Endocrine Abstracts (2016) 40 L13 | DOI: 10.1530/endoabs.40.L13

Cellular and animal models in pheochromocytoma/paragangliomas research: role of microenvironment

M Mannelli, E Rapizzi, L Canu, T Ercolino & V Giachè


Department of Experimental and Clinical Biomedical Sciences ‘Mario Serio’, University of Florence, Italy.


Pheochromocytomas (PHEOs) and paragangliomas (PGLs) are rare neuroendocrine tumors. About 30-40% of these tumors are due to e germ-line mutation in one of the 13 main susceptibility genes which include: the tumor-suppressor gene VHL; the proto-oncogene RET; the tumor-suppressor gene Nf1; the genes encoding the four subunits of the succinate dehydrogenase (SDH); the SDHAF2/SDH5 gene that is responsible for the flavination of the SDHA subunit; TMEM127; MAX; HIF2α; the gene encoding the fumarate-hydratase (FH) and, the gene encoding the TCA cycle enzyme malate-dehydrogenase type 2 (MDH2).

PHEO/PGL are mostly benign and in such cases they are cured by surgical removal. On the contrary, in PHEO/PGL due to SDHB mutations up to 80% of affected patients develop metastatic disease and no successful cure is at present available.

Tumor tissue, obtained at surgery, does not permit dynamic studies that can be performed only in vitro on living cells or in vivo in animal models.

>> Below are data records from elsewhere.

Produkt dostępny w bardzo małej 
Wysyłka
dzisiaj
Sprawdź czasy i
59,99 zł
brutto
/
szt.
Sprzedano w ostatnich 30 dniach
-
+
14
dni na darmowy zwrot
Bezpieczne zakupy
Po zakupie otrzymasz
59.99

Unfortunately, the research on malignant PHEO/PGL is made difficult by the limited research models so far available.

In fact, at present no SDH knockdown animal models nor suitable human neural crest-derived cell lines are at disposal. The cell lines most widely utilized for the study of PHEO/PGL tumorigenesis are: PC12, derived from an irradiated rat PHEO; MPC, derived from an irradiated heterozygous Nf1 knockout mouse; MTT, a MPC-derived more aggressive cell line. The only human PHEO cell line (hPheo1), obtained by immortalizing sporadic PHEO primary cultures by hTERT, apart from not being commercially available, appears to be minimally or not at all functional. A surrogate model is offered by human neuroblastoma cell lines, such as SK-N-AS, that share with PHEO/PGL the same embryologic origin.

An additional factor to be considered when studying tumorigenesis is the role of microenvironment. Solid tumors are in fact very complex tissues comprising not only cancer cells, but also non-malignant stromal cells such as endothelial cells, fibroblasts, immune cells and extracellular matrix. It is becoming more and more evident that a continue interplay between cancer and stromal cells generates a positive loop that leads cancer cells to survive the hostile environment, to grow and spread metastases to healthy tissues.

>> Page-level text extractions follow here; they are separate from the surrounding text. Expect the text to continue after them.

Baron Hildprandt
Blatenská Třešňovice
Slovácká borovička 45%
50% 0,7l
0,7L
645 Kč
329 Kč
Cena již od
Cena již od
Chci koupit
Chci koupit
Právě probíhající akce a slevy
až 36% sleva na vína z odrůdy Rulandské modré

At this aim, co-cultures of stromal cells (fibroblasts) along with cancer cells (SK-N-AS, MPC or MTT control or SDHB silenced) have been performed in an attempt to recreate an in vitro cellular microenvironment as close as possible to the in vivo tissue conditions.

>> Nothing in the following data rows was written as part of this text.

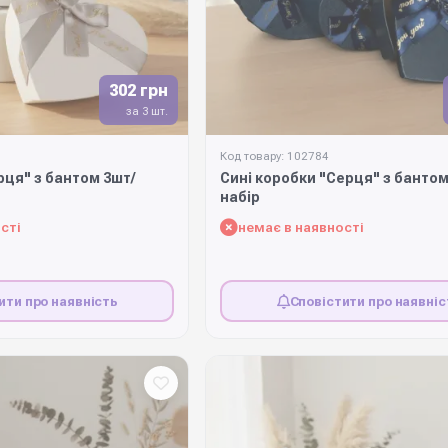
302 грн
за 3 шт.
Код товару: 102784
рця" з бантом 3шт/
Сині коробки "Серця" з бантом
набір
сті
немає в наявності
ити про наявність
Сповістити про наявніс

Either SDHB silencing or the fibroblasts were able to modify the metabolism and the functional characteristics of tumor cells. Silencing and fibroblasts caused additional effects.

The comprehension of the mechanisms by which SDHB mutations cause mitochondrial impairment, cell metabolic reprogramming and tumor development as well as the comprehension of the mechanisms driving the cross-talk between tumor cells and microenvironment might possibly represent the first step towards the development of potential novel pharmacological approaches aimed at limiting the proliferative effect and the tumor invasive/metastasizing potential of malignant PHEO/PGL.